### [TASK OBJECTIVE]
For each record below, retype the text exactly and omit any image.

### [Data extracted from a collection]
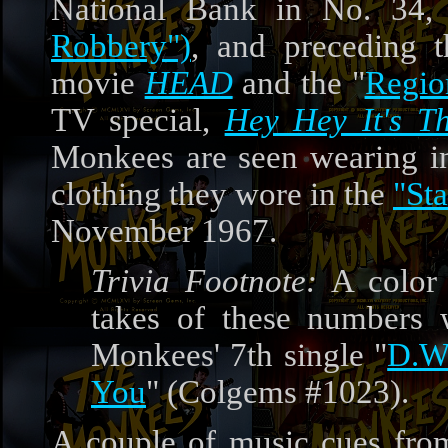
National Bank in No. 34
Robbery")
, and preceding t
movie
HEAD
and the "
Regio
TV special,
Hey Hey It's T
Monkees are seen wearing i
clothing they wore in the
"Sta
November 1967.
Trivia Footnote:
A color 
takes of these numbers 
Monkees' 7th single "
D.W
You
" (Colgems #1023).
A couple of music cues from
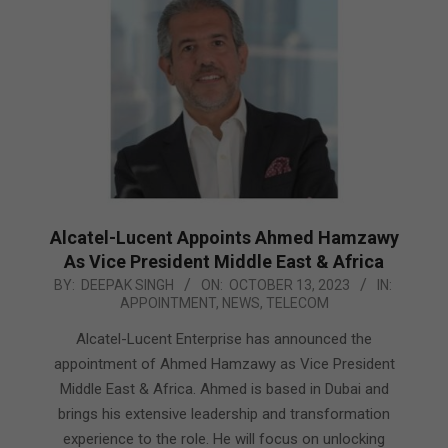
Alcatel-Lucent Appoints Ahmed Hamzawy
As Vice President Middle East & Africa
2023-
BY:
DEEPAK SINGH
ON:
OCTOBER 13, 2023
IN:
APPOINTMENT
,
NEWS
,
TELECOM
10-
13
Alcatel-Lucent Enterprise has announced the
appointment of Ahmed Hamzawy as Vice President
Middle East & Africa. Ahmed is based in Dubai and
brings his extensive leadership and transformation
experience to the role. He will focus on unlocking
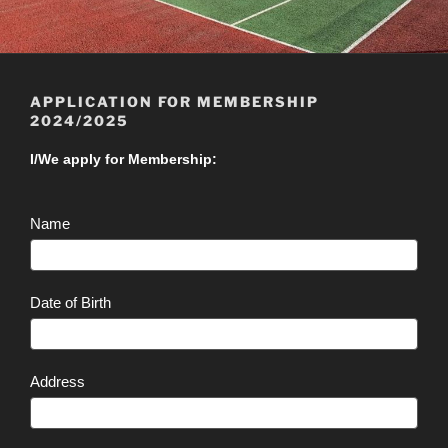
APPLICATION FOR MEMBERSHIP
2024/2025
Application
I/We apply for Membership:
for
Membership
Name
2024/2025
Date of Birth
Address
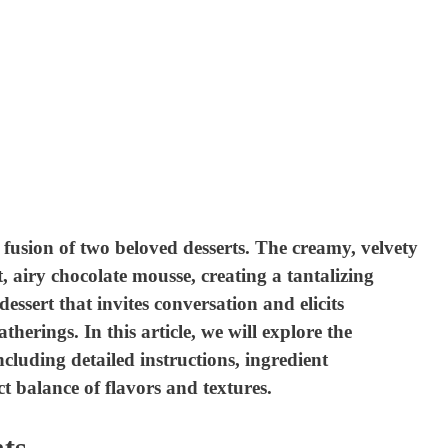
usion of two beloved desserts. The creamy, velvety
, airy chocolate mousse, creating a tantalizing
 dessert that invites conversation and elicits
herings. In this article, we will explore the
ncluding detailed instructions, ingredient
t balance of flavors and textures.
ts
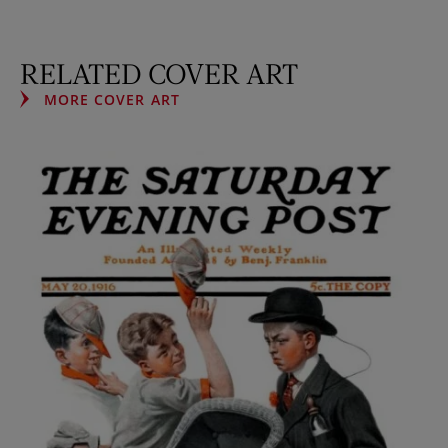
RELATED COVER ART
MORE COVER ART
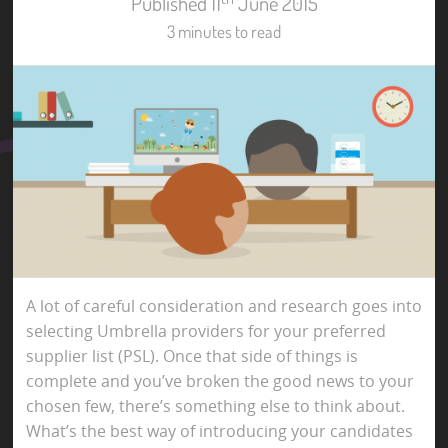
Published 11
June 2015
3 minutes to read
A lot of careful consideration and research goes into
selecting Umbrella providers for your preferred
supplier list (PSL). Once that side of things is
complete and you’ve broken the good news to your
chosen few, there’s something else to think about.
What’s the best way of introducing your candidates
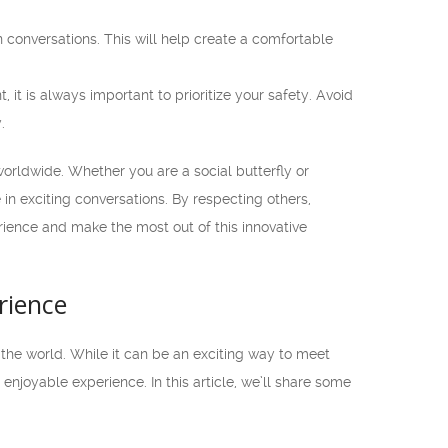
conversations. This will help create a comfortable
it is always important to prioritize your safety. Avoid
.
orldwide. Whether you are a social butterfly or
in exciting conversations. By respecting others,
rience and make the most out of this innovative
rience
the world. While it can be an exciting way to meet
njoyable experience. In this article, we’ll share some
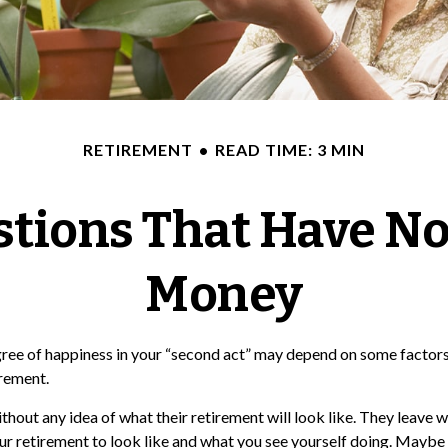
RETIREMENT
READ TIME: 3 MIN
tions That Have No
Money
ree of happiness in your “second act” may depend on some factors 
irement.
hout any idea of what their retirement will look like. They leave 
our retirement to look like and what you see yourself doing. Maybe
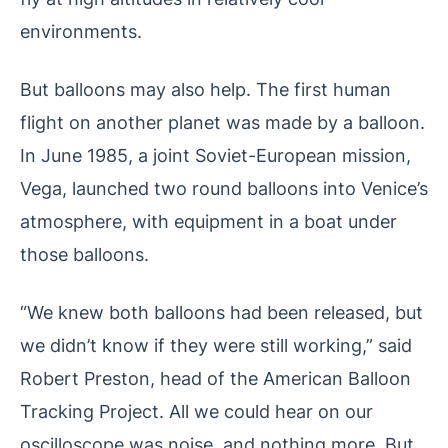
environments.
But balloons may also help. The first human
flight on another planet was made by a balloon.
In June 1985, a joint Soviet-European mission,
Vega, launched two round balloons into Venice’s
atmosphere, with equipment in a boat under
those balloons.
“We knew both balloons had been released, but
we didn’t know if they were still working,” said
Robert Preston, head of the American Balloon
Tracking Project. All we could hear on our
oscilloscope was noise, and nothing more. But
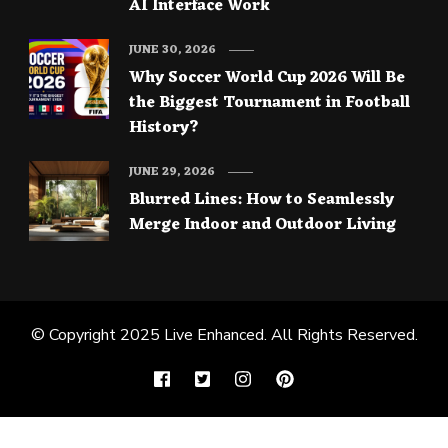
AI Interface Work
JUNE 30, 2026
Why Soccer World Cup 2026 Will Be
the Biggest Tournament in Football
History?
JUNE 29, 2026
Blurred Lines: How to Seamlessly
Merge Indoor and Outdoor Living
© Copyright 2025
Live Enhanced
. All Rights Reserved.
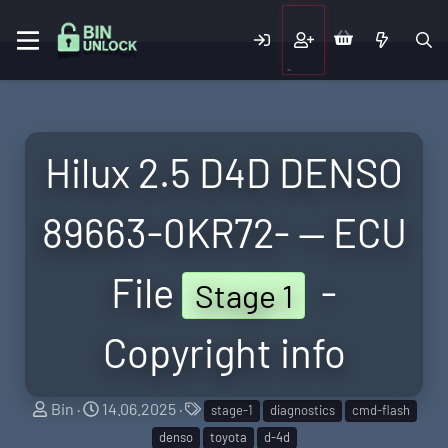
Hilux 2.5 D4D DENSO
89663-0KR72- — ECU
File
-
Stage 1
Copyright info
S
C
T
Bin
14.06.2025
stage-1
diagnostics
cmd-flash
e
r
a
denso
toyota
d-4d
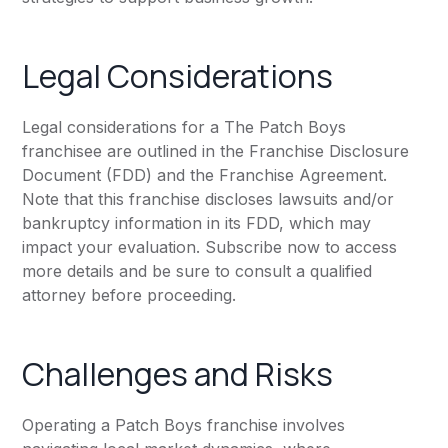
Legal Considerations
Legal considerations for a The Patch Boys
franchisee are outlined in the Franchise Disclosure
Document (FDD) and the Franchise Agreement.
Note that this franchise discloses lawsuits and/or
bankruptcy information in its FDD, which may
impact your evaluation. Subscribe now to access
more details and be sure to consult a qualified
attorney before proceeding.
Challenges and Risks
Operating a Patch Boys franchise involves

### [FINAL ANSWER]
National Bank in No. 34
Robbery")
, and preceding t
movie
HEAD
and the "
Regio
TV special,
Hey Hey It's T
Monkees are seen wearing i
clothing they wore in the
"Sta
November 1967.
Trivia Footnote:
A color 
takes of these numbers 
Monkees' 7th single "
D.W
You
" (Colgems #1023).
A couple of music cues from
Alcatel-Lucent Appoints Ahmed Hamzawy
As Vice President Middle East & Africa
2023-
BY:
DEEPAK SINGH
ON:
OCTOBER 13, 2023
IN:
APPOINTMENT
,
NEWS
,
TELECOM
10-
13
Alcatel-Lucent Enterprise has announced the
appointment of Ahmed Hamzawy as Vice President
Middle East & Africa. Ahmed is based in Dubai and
brings his extensive leadership and transformation
experience to the role. He will focus on unlocking
APPLICATION FOR MEMBERSHIP
2024/2025
Application
I/We apply for Membership:
for
Membership
Name
2024/2025
Date of Birth
Address
usion of two beloved desserts. The creamy, velvety
, airy chocolate mousse, creating a tantalizing
 dessert that invites conversation and elicits
herings. In this article, we will explore the
ncluding detailed instructions, ingredient
t balance of flavors and textures.
ts
RELATED COVER ART
MORE COVER ART
Published 11
June 2015
3 minutes to read
A lot of careful consideration and research goes into
selecting Umbrella providers for your preferred
supplier list (PSL). Once that side of things is
complete and you’ve broken the good news to your
chosen few, there’s something else to think about.
What’s the best way of introducing your candidates
conversations. This will help create a comfortable
it is always important to prioritize your safety. Avoid
.
orldwide. Whether you are a social butterfly or
in exciting conversations. By respecting others,
rience and make the most out of this innovative
rience
the world. While it can be an exciting way to meet
njoyable experience. In this article, we’ll share some
RETIREMENT
READ TIME: 3 MIN
tions That Have No
Money
ree of happiness in your “second act” may depend on some factors 
irement.
hout any idea of what their retirement will look like. They leave 
our retirement to look like and what you see yourself doing. Maybe
environments.
But balloons may also help. The first human
flight on another planet was made by a balloon.
In June 1985, a joint Soviet-European mission,
Vega, launched two round balloons into Venice’s
atmosphere, with equipment in a boat under
those balloons.
“We knew both balloons had been released, but
we didn’t know if they were still working,” said
Robert Preston, head of the American Balloon
Tracking Project. All we could hear on our
oscilloscope was noise, and nothing more. But
AI Interface Work
JUNE 30, 2026
Why Soccer World Cup 2026 Will Be
the Biggest Tournament in Football
History?
JUNE 29, 2026
Blurred Lines: How to Seamlessly
Merge Indoor and Outdoor Living
© Copyright 2025
Live Enhanced
. All Rights Reserved.
Hilux 2.5 D4D DENSO
89663-0KR72- — ECU
File
-
Stage 1
Copyright info
S
C
T
Bin
14.06.2025
stage-1
diagnostics
cmd-flash
e
r
a
denso
toyota
d-4d
Legal Considerations
Legal considerations for a The Patch Boys
franchisee are outlined in the Franchise Disclosure
Document (FDD) and the Franchise Agreement.
Note that this franchise discloses lawsuits and/or
bankruptcy information in its FDD, which may
impact your evaluation. Subscribe now to access
more details and be sure to consult a qualified
attorney before proceeding.
Challenges and Risks
Operating a Patch Boys franchise involves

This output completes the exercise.